One of the visual tools that can show this information best is the Sprint Burndown Chart. This is a quite simple chart showing the days of Sprint in the horizontal axis and the remaining work in Sprint in the vertical axis. It is a chart that is widely used in Scrum Teams, where the culture of disseminating information prevails over the reporting culture and self-management culture prevails over command and control.
This is also in line with a characteristic of Sprint Backlog suggested by the Scrum framework.
“The total remaining work in the Sprint Backlog can be calculated at any time of the Sprint. The Development Team monitors the total remaining work in each Daily Scrum so that it can see how close it is to accomplish the Sprint Goal. The Development Team can manage its progress by monitoring the remaining work throughout the Sprint.”
Scrum Guide,
Monitoring the Sprint Progress, Page 13
It is important to focus on the “remaining work” or the “remaining time” information in the Daily Scrum. One of the major mistakes is to tell your teammates how long the team has worked on a certain job. In such cases, it is also very important for the Scrum Master to remind that it is not important how long the team has worked on a job, and that it is only important to know how much work is remaining.
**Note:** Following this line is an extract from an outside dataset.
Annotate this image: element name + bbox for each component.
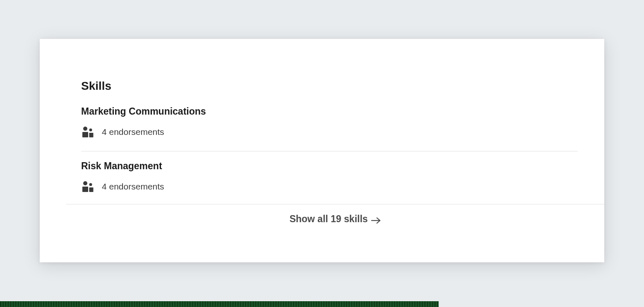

You can see below the Sprint Burndown Chart of a team that monitors the work remaining in Sprint in terms of “remaining hours”. This team can clearly show the team’s overall pace and capacity in general by drawing every Sprint in different color on the same A3 size chart. It can be clearly seen that the team runs 3-week Sprints and the total hours of the remaining work after Daily Scrum on each day of Sprint. We can quite easily make the following comment based on the successive Sprints on the same paper. The team was far from finishing the targeted jobs at the end of the first Sprint, probably acted too cautious in the second Sprint and finished the work in Sprint quickly this time and received additional work on the fifth day of Sprint without deviating from Sprint Goal in line with the priorities of the Product Owner. The team’s capacity and speed of finishing jobs are seen as from Sprint-3. Transparency is so high that, it is even clear that this team passed through the natural steps of Tuckman Model and finally become a well-functioning team thanks to these overlapping Sprint Burndown Charts. This is a good example of the transparency we want to create in Scrum teams.

Although it is very common to show the total time remaining in the Sprint Burndown Charts, I would like to mention another practice used in some of the teams I have coached. Hourly measurement may be an indicator. However, if each job in your Sprint Backlog takes more or less the same time to be completed, – splitting each job into small pieces to be completed ideally in one day or less allows you to see the continuous flow – only the total number of remaining tasks (the number of remaining post-its on our To-Do and Work in Progress boards) may also be an indicator. This is also an approach that helps to change the habit of telling, “How much I have worked on a job” information in the Daily Scrum that I mentioned above.
Scrum does not give us an instruction like “Make your burndown charts”, “use hours”. However, Sprint Burndown Charts continue to maximize transparency by showing the Sprint’s progress information on the wall as one of the easiest and most useful practices for the best Scrum teams that know the importance of monitoring the remaining work in the Sprint.